Mythmaking, Ashmolean Museum, 28th July 2019
Part of Offbeat Festival, Mythmaking is a unique kind of performance. Part walking tour, part storytelling performance, Mythmaking reminds us that, even in a treasurehouse of knowledge such as the Ashmolean, there are things we don't know. "Time is deep, and time is wide," as our tour guide said, and there are many artefacts that have fallen through the cracks of history, their provenance and story unknown.
That's where Mythmaking comes in. Six storytellers were given objects that the Ashmolean knows almost nothing about - often a rough age or location could be guessed at, but that was about the limit of the museum's knowledge, despite the best efforts of the resident researchers. The storytellers used these artefacts as a jumping-off point, making up stories on how they were made, the people behind them, and their significance to the society they may have come from - and, in some cases, to visitors to the museum today.
The pieces chosen were mostly sculptures, perhaps because these are more likely to survive out of their original contexts than less sturdy pieces - there were clay figures, a woman's face carved in mammoth tusk, and, intriguingly, a collection of eye-shaped tokens from an ancient temple to a long-lost religion. While the pieces followed a similar theme, however, the storytellers took them in a multitude of different directions. One told a Cinderella-inspired story featuring a mischievous trickster god, another told a comedy story about a staring contest (those eye-tokens were, he insisted, trophies for the winners of ancient staring contests), while another came up with a tale that made the audience think about the nature of museums themselves.
The performers' love of storytelling, and their fascination with the chosen artefacts, came through strongly throughout the event, tying the disparate stories together to into a cohesive whole.
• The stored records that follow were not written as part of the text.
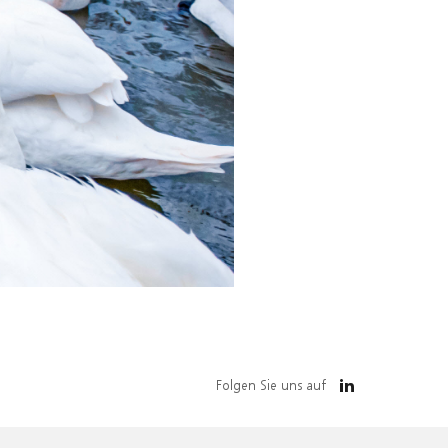
Folgen Sie uns auf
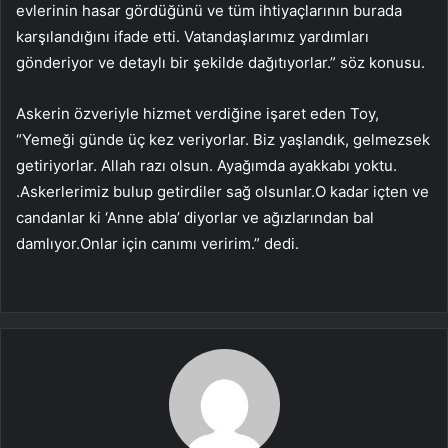
evlerinin hasar gördüğünü ve tüm ihtiyaçlarının burada
karşılandığını ifade etti. Vatandaşlarımız yardımları
gönderiyor ve detaylı bir şekilde dağıtıyorlar.” söz konusu.
Askerin özveriyle hizmet verdiğine işaret eden Toy,
“Yemeği günde üç kez veriyorlar. Biz yaşlandık, gelmezsek
getiriyorlar. Allah razı olsun. Ayağımda ayakkabı yoktu.
.Askerlerimiz bulup getirdiler sağ olsunlar.O kadar içten ve
candanlar ki ‘Anne abla’ diyorlar ve ağızlarından bal
damlıyor.Onlar için canımı veririm.” dedi.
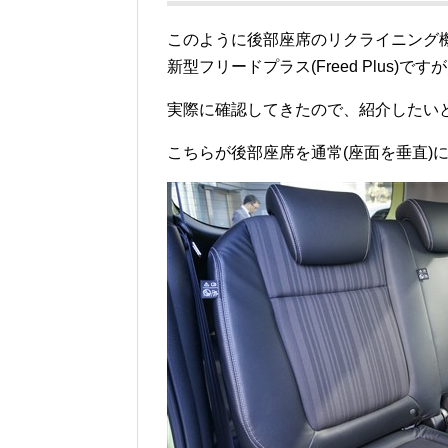
このように後部座席のリクライニング
新型フリードプラス(Freed Plus
実際に確認してきたので、紹介したい
こちらが後部座席を通常(座面を垂直)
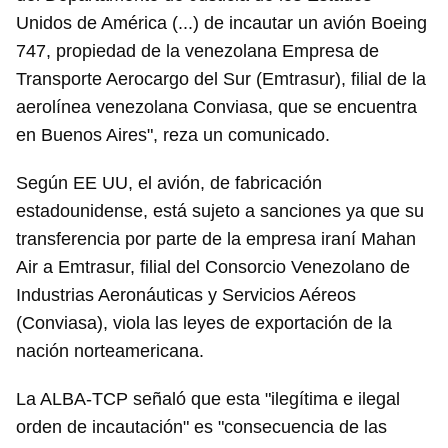
Unidos de América (...) de incautar un avión Boeing
747, propiedad de la venezolana Empresa de
Transporte Aerocargo del Sur (Emtrasur), filial de la
aerolínea venezolana Conviasa, que se encuentra
en Buenos Aires", reza un comunicado.
Según EE UU, el avión, de fabricación
estadounidense, está sujeto a sanciones ya que su
transferencia por parte de la empresa iraní Mahan
Air a Emtrasur, filial del Consorcio Venezolano de
Industrias Aeronáuticas y Servicios Aéreos
(Conviasa), viola las leyes de exportación de la
nación norteamericana.
La ALBA-TCP señaló que esta "ilegítima e ilegal
orden de incautación" es "consecuencia de las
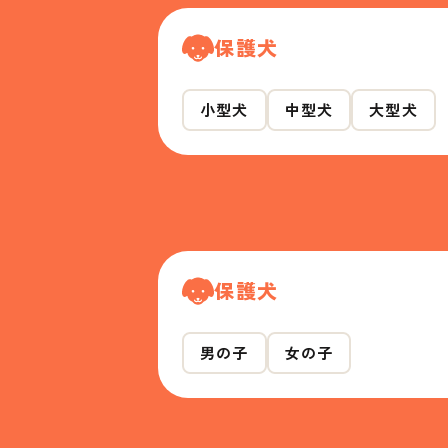
保護犬
小型犬
中型犬
大型犬
保護犬
男の子
女の子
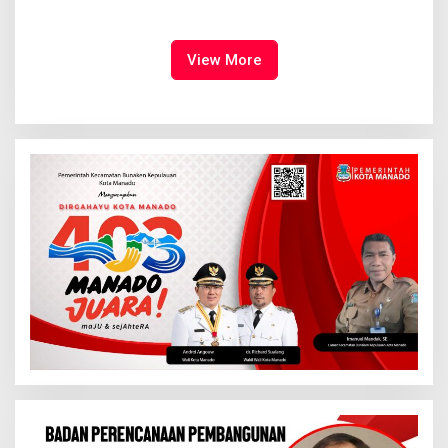
Syalom Karombasan
Ruang Bagi Anak untuk
Dimulai, Pandelaki:
Tampil Percaya Diri
Kemuliaan Hanya Bagi
Tuhan Yesus
View More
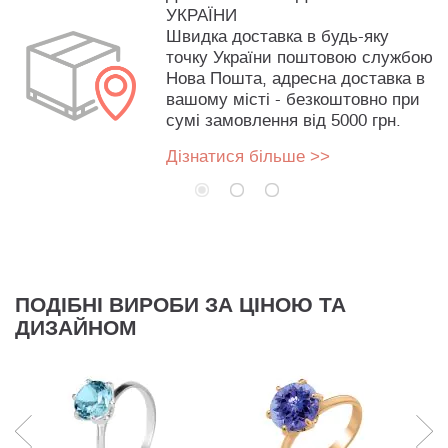
УКРАЇНИ
Швидка доставка в будь-яку
точку України поштовою службою
Нова Пошта, адресна доставка в
вашому місті - безкоштовно при
сумі замовлення від 5000 грн.
Дізнатися більше >>
ПОДІБНІ ВИРОБИ ЗА ЦІНОЮ ТА
ДИЗАЙНОМ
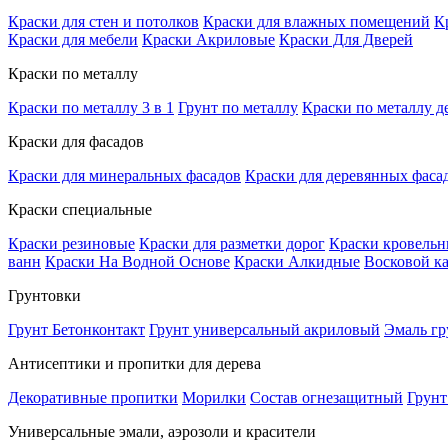
Краски для стен и потолков
Краски для влажных помещений
К
Краски для мебели
Краски Акриловые
Краски Для Дверей
Краски по металлу
Краски по металлу 3 в 1
Грунт по металлу
Краски по металлу д
Краски для фасадов
Краски для минеральных фасадов
Краски для деревянных фаса
Краски специальные
Краски резиновые
Краски для разметки дорог
Краски кровель
ванн
Краски На Водной Основе
Краски Алкидные
Восковой к
Грунтовки
Грунт Бетонконтакт
Грунт универсальный акриловый
Эмаль гр
Антисептики и пропитки для дерева
Декоративные пропитки
Морилки
Состав огнезащитный
Грунт
Универсальные эмали, аэрозоли и красители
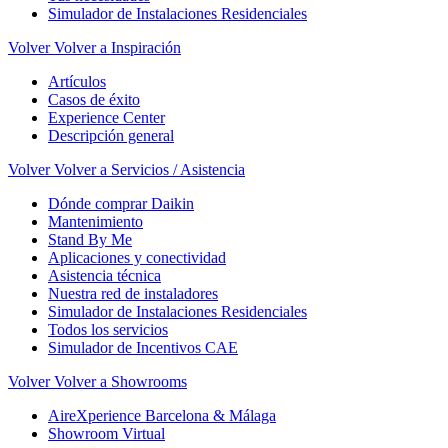
Simulador de Instalaciones Residenciales
Volver
Volver a Inspiración
Artículos
Casos de éxito
Experience Center
Descripción general
Volver
Volver a Servicios / Asistencia
Dónde comprar Daikin
Mantenimiento
Stand By Me
Aplicaciones y conectividad
Asistencia técnica
Nuestra red de instaladores
Simulador de Instalaciones Residenciales
Todos los servicios
Simulador de Incentivos CAE
Volver
Volver a Showrooms
AireXperience Barcelona & Málaga
Showroom Virtual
There were a few distractions early in the tour from the very enthusiastic jazz band playing downstairs, but the Mythmaking team dealt with this and with the other logistical challenges of the evening, making sure that there was plenty of space for the large crowd, and shutting the gallery doors to filter out the music (which, while good, didn't fit the calm tone of the event). For anyone who's interested in an alternative way to spend an evening, and a one-of-a-kind look at one of Oxford's best museums, Mythmaking is an excellent choice - keep an eye out for their future tours.